> _Source data_
=== Section Start ===

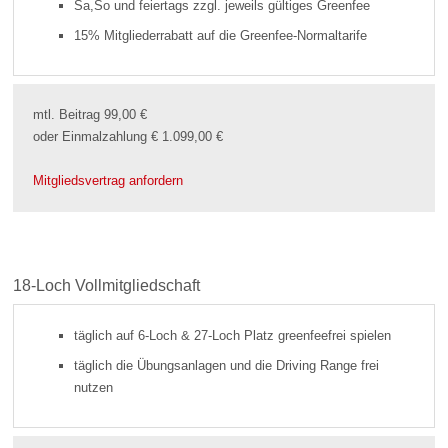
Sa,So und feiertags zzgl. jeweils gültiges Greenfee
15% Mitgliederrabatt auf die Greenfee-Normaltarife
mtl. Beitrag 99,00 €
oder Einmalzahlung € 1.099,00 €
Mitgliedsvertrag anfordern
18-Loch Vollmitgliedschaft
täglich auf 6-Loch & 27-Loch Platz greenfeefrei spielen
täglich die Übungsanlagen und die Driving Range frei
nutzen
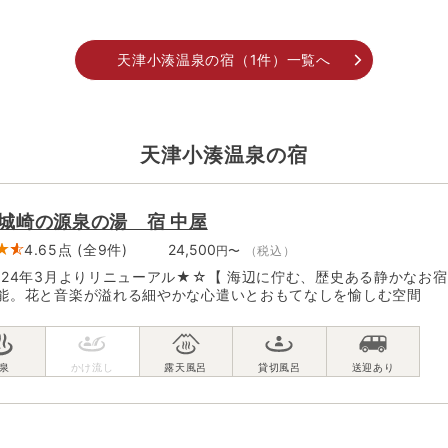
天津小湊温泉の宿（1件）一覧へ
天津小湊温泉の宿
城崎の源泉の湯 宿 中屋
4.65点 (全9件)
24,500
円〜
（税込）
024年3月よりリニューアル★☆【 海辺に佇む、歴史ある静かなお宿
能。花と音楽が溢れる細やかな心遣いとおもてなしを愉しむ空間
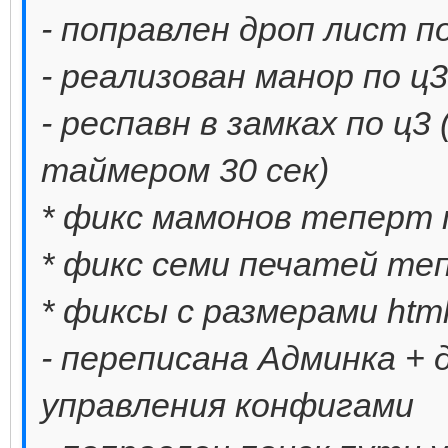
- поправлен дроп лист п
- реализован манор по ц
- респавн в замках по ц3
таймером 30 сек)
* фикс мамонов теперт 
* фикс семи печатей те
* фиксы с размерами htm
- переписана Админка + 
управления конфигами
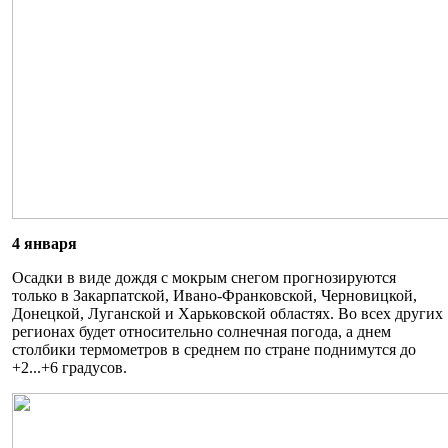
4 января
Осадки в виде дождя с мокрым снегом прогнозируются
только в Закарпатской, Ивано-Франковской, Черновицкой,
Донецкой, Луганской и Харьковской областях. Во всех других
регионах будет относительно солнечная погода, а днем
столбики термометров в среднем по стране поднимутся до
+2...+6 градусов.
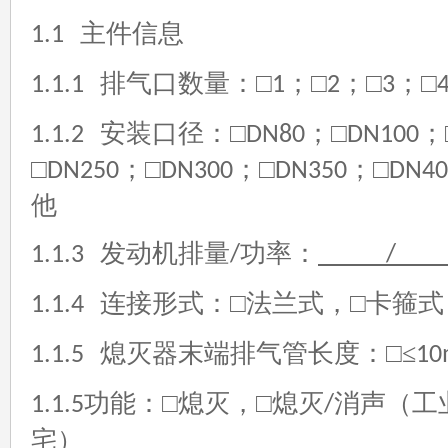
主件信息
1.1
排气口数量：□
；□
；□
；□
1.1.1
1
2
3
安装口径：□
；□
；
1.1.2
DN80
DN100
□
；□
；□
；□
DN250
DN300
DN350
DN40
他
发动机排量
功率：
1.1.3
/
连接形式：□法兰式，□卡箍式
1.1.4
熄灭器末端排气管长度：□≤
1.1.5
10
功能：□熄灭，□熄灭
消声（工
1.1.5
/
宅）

=== Section End ===

> _Task to complete_
With the pictures stripped out, return each record word for word.

> _Solution_
Sa,So und feiertags zzgl. jeweils gültiges Greenfee
15% Mitgliederrabatt auf die Greenfee-Normaltarife
mtl. Beitrag 99,00 €
oder Einmalzahlung € 1.099,00 €
Mitgliedsvertrag anfordern
18-Loch Vollmitgliedschaft
täglich auf 6-Loch & 27-Loch Platz greenfeefrei spielen
täglich die Übungsanlagen und die Driving Range frei
nutzen
天津小湊温泉の宿（1件）一覧へ
天津小湊温泉の宿
城崎の源泉の湯 宿 中屋
4.65点 (全9件)
24,500
円〜
（税込）
024年3月よりリニューアル★☆【 海辺に佇む、歴史ある静かなお宿
能。花と音楽が溢れる細やかな心遣いとおもてなしを愉しむ空間
- поправлен дроп лист п
- реализован манор по ц
- респавн в замках по ц3
таймером 30 сек)
* фикс мамонов теперт 
* фикс семи печатей те
* фиксы с размерами htm
- переписана Админка + 
управления конфигами
4 января
Осадки в виде дождя с мокрым снегом прогнозируются
только в Закарпатской, Ивано-Франковской, Черновицкой,
Донецкой, Луганской и Харьковской областях. Во всех других
регионах будет относительно солнечная погода, а днем
столбики термометров в среднем по стране поднимутся до
+2...+6 градусов.
主件信息
1.1
排气口数量：□
；□
；□
；□
1.1.1
1
2
3
安装口径：□
；□
；
1.1.2
DN80
DN100
□
；□
；□
；□
DN250
DN300
DN350
DN40
他
发动机排量
功率：
1.1.3
/
连接形式：□法兰式，□卡箍式
1.1.4
熄灭器末端排气管长度：□≤
1.1.5
10
功能：□熄灭，□熄灭
消声（工
1.1.5
/
宅）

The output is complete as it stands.